Die Ergebnisse einer vom Gesundheitsministerium in Auftrag gegebenen AGES-Studie zur Belastung von Wildbret zeigen, dass etwa 10 % der untersuchten Wildschweine und etwa 4 % der untersuchten Rehe Cäsium-137-Werte über dem Grenzwert von 600 Bq/kg aufweisen. Der mit Abstand höchste gemessene Wert liegt bei etwa 6000 Bq/kg, also 10-fach über dem Grenzwert. Die Zahlen dieser Studie sind nicht repräsentativ für Österreich, da im Rahmen des Projektes vorwiegend Wild aus durch den Tschernobyl-Unfall höher belasteten Gebieten untersucht wurde. Die Anzahl der Grenzwertüberschreitungen für Gesamtösterreich liegt jedenfalls deutlich darunter.

Grenzwerte stellen keine scharfe Trennung zwischen gesundheitsgefährdend und völlig unbedenklich dar. Sie sind so gewählt, dass selbst dann ein ausreichender Schutz gegeben ist, wenn ein großer Anteil der Nahrungsmittel einen Radioaktivitätsgehalt in Höhe der Grenzwerte aufweist.
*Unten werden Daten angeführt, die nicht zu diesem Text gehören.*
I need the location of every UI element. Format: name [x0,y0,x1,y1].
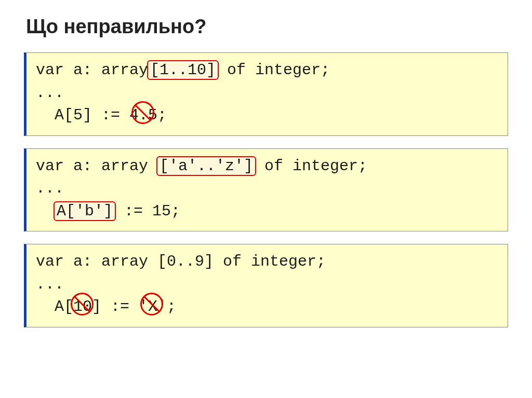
code-line: ... [36,82,498,105]
code-text: ; [157,106,167,124]
code-text: ] := [92,298,139,315]
code-line: A[5] := 4.5; [36,104,498,127]
code-line: var a: array [0..9] of integer; [36,251,498,273]
code-text: var a: array [36,157,157,175]
code-text: A[ [36,298,73,315]
code-text: := 15; [115,202,180,220]
strike-circle-icon [71,293,94,315]
code-line: A['b'] := 15; [36,200,498,223]
slide-title: Що неправильно? [26,16,508,38]
error-char-value: 'X' [139,296,167,319]
code-line: ... [36,273,498,296]
code-block-2: var a: array ['a'..'z'] of integer; ... … [24,148,508,232]
code-line: var a: array[1..10] of integer; [36,59,498,82]
code-text: of integer; [218,61,330,79]
code-line: var a: array ['a'..'z'] of integer; [36,155,498,178]
code-line: A[10] := 'X'; [36,296,498,319]
strike-circle-icon [131,101,154,124]
code-text: var a: array [36,61,148,79]
error-float-value: 4.5 [129,104,157,127]
highlight-array-range: [1..10] [147,60,219,80]
slide: Що неправильно? var a: array[1..10] of i… [0,0,532,350]
highlight-char-range: ['a'..'z'] [156,156,256,176]
highlight-char-index: A['b'] [54,201,116,221]
code-block-3: var a: array [0..9] of integer; ... A[10… [24,244,508,327]
code-text: of integer; [255,157,367,175]
strike-circle-icon [140,293,163,315]
code-text [36,202,55,220]
code-block-1: var a: array[1..10] of integer; ... A[5]… [24,52,508,136]
code-text: A[5] := [36,106,129,124]
code-line: ... [36,177,498,200]
code-text: ; [167,298,176,315]
error-index-out-of-range: 10 [73,296,92,319]
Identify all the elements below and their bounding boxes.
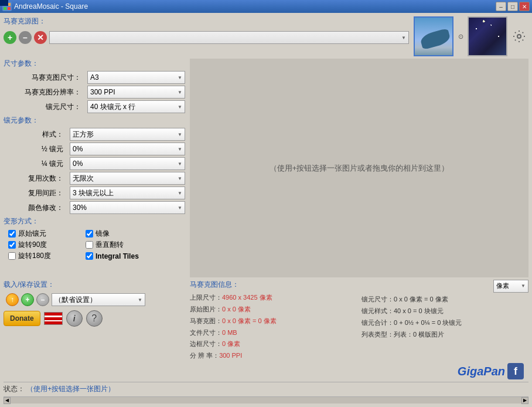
tile-style-label: 镶元样式： (362, 307, 394, 314)
tile-params-section: 镶元参数： 样式： 正方形 ½ 镶元 0% ¼ 镶元 0% 复用次数： (4, 116, 185, 214)
resolution-value-left: 300 PPI (219, 352, 242, 359)
info-button[interactable]: i (66, 310, 83, 327)
mirror-label: 镜像 (96, 229, 110, 239)
mosaic-res-dropdown[interactable]: 300 PPI (87, 86, 185, 99)
vertical-flip-label: 垂直翻转 (96, 240, 124, 250)
rotate90-label: 旋转90度 (18, 240, 47, 250)
scrollbar[interactable]: ◀ ▶ (4, 396, 528, 403)
rotate90-checkbox-item: 旋转90度 (8, 240, 84, 250)
language-flag[interactable] (44, 312, 63, 325)
reuse-count-dropdown[interactable]: 无限次 (70, 172, 185, 185)
center-preview[interactable]: （使用+按钮选择一张图片或者拖曳你的相片到这里） (190, 59, 528, 277)
tile-size-label: 镶元尺寸： (15, 102, 86, 112)
load-btn[interactable]: ↑ (6, 293, 19, 306)
transform-section: 变形方式： 原始镶元 镜像 旋转90度 (4, 216, 185, 261)
quarter-label: ¼ 镶元 (15, 159, 68, 169)
main-window: 马赛克源图： + – ✕ ⊙ (0, 13, 532, 407)
original-label: 原始镶元 (18, 229, 46, 239)
gigapan-row: GigaPan f (190, 363, 528, 379)
thumbnail-starry[interactable] (468, 16, 507, 56)
minimize-button[interactable]: – (496, 2, 506, 11)
maximize-button[interactable]: □ (507, 2, 518, 11)
status-label: 状态： (4, 385, 25, 393)
delete-btn[interactable]: – (36, 293, 49, 306)
rotate90-checkbox[interactable] (8, 241, 16, 249)
mirror-checkbox[interactable] (86, 230, 93, 238)
border-size-label: 边框尺寸： (190, 340, 222, 347)
original-pic-value: 0 x 0 像素 (222, 306, 251, 313)
remove-source-button[interactable]: – (19, 31, 32, 44)
mirror-checkbox-item: 镜像 (86, 229, 162, 239)
upper-limit-label: 上限尺寸： (190, 294, 222, 301)
title-bar-left: AndreaMosaic - Square (2, 2, 88, 11)
pixel-unit-dropdown[interactable]: 像素 (493, 280, 528, 293)
size-params-section: 尺寸参数： 马赛克图尺寸： A3 马赛克图分辨率： 300 PPI 镶元尺寸： … (4, 59, 185, 113)
style-dropdown[interactable]: 正方形 (70, 128, 185, 141)
load-save-section: 载入/保存设置： ↑ + – （默省设置） (4, 280, 185, 306)
source-dropdown[interactable] (49, 31, 409, 44)
tile-size-dropdown[interactable]: 40 块镶元 x 行 (87, 100, 185, 113)
reuse-count-label: 复用次数： (15, 174, 68, 184)
rotate180-checkbox-item: 旋转180度 (8, 251, 84, 261)
add-source-button[interactable]: + (4, 31, 16, 44)
integral-tiles-checkbox[interactable] (86, 252, 93, 260)
status-text: （使用+按钮选择一张图片） (26, 385, 115, 393)
mosaic-size-label: 马赛克图尺寸： (15, 73, 86, 83)
thumbnail-row: ⊙ (414, 16, 528, 56)
list-type-label: 列表类型： (362, 331, 394, 338)
tile-size-right-value: 0 x 0 像素 = 0 像素 (394, 296, 448, 303)
vertical-flip-checkbox-item: 垂直翻转 (86, 240, 162, 250)
resolution-label-left: 分 辨 率： (190, 352, 219, 359)
list-type-value: 列表：0 横版图片 (394, 331, 444, 338)
upper-limit-value: 4960 x 3425 像素 (222, 294, 272, 301)
style-label: 样式： (15, 130, 68, 140)
close-button[interactable]: ✕ (519, 2, 530, 11)
tile-size-right-label: 镶元尺寸： (362, 296, 394, 303)
scroll-right[interactable]: ▶ (521, 397, 528, 404)
donate-button[interactable]: Donate (4, 311, 40, 326)
rotate180-label: 旋转180度 (18, 251, 51, 261)
quarter-dropdown[interactable]: 0% (70, 157, 185, 170)
window-title: AndreaMosaic - Square (14, 2, 88, 11)
gigapan-text: GigaPan (458, 365, 505, 378)
original-pic-label: 原始图片： (190, 306, 222, 313)
load-save-label: 载入/保存设置： (4, 280, 185, 290)
tile-total-label: 镶元合计： (362, 319, 394, 326)
svg-rect-2 (4, 7, 6, 10)
rotate180-checkbox[interactable] (8, 252, 16, 260)
preset-dropdown[interactable]: （默省设置） (52, 293, 145, 306)
half-label: ½ 镶元 (15, 144, 68, 154)
tile-style-value: 40 x 0 = 0 块镶元 (394, 307, 444, 314)
title-bar: AndreaMosaic - Square – □ ✕ (0, 0, 532, 13)
source-row: + – ✕ (4, 31, 409, 44)
settings-icon[interactable] (510, 16, 528, 56)
integral-tiles-label: Integral Tiles (96, 252, 139, 260)
hint-text: （使用+按钮选择一张图片或者拖曳你的相片到这里） (270, 163, 449, 174)
status-bar: 状态： （使用+按钮选择一张图片） (4, 382, 528, 394)
svg-rect-3 (8, 7, 11, 10)
mosaic-info-label: 马赛克图信息： (190, 280, 357, 290)
color-modify-label: 颜色修改： (15, 203, 68, 213)
tile-total-value: 0 + 0½ + 0¼ = 0 块镶元 (394, 319, 462, 326)
mosaic-res-label: 马赛克图分辨率： (15, 87, 86, 97)
svg-point-4 (517, 35, 521, 38)
thumbnail-separator: ⊙ (456, 33, 465, 40)
mosaic-size-dropdown[interactable]: A3 (87, 71, 185, 84)
facebook-icon[interactable]: f (507, 363, 524, 379)
mosaic-pic-label: 马赛克图： (190, 317, 222, 324)
original-checkbox[interactable] (8, 230, 16, 238)
vertical-flip-checkbox[interactable] (86, 241, 93, 249)
help-button[interactable]: ? (86, 310, 103, 327)
tile-params-label: 镶元参数： (4, 116, 185, 126)
integral-tiles-checkbox-item: Integral Tiles (86, 251, 162, 261)
reuse-distance-dropdown[interactable]: 3 块镶元以上 (70, 186, 185, 199)
mosaic-pic-value: 0 x 0 像素 = 0 像素 (222, 317, 277, 324)
border-size-value: 0 像素 (222, 340, 240, 347)
save-btn[interactable]: + (21, 293, 34, 306)
scroll-left[interactable]: ◀ (4, 397, 11, 404)
half-dropdown[interactable]: 0% (70, 143, 185, 155)
thumbnail-dolphin[interactable] (414, 16, 453, 56)
color-modify-dropdown[interactable]: 30% (70, 201, 185, 214)
close-source-button[interactable]: ✕ (34, 31, 47, 44)
original-checkbox-item: 原始镶元 (8, 229, 84, 239)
Daher ist der gelegentliche Konsum von Nahrungsmitteln, deren Radioaktivität über dem Grenzwert liegt, nicht gesundheitsgefährdend, sofern der Großteil der sonstigen Nahrungsmittel nicht belastet ist. Zwar treten bei Wildschwein und Reh in einigen Fällen noch Grenzwertüberschreitungen auf, die Mittelwerte für diese zwei Gattungen liegen gemäß AGES-Studie mit 250 Bq/kg bzw. 126 Bq/kg jedoch deutlich unter dem Grenzwert von 600 Bq/kg. Für eine strahlenhygienische Bewertung sind eher die Mittelwerte von Bedeutung, weniger die Höchstwerte. Aufgrund der oben erwähnten stärkeren Probenahme in höher belasteten Regionen liegen die tatsächlichen Mittelwerte in Österreich auch deutlich unter den im Rahmen dieser AGES-Schwerpunktstudie erhobenen.

Welche Dosis erhält man nun durch den Verzehr von belastetem Wildschweinfleisch?

Unter der Annahme, dass eine Person jährlich 10 Portionen Wildschwein zu je 250 g isst, das mit dem höchsten gemessenen Wert von etwa 6000 Bq/kg belastet ist, ergibt sich daraus eine Dosis von etwa 0,2 mSv. Nimmt man für die Belastung den Mittelwert für Wildschweine von 250 Bq/kg an, so ergibt sich unter sonst gleichen Annahmen eine Dosis von etwa 0,008 mSv. Zum Vergleich: Die natürliche Strahlenexposition beträgt in Österreich im Mittel etwa 3 mSv pro Jahr. In Regionen mit hoher natürlicher Radioaktivität im Grundgestein (zB Waldviertel) sind Werte von 10 mSv pro Jahr keine Seltenheit. Trotzdem werden in diesen Regionen keine negativen gesundheitlichen Auswirkungen beobachtet.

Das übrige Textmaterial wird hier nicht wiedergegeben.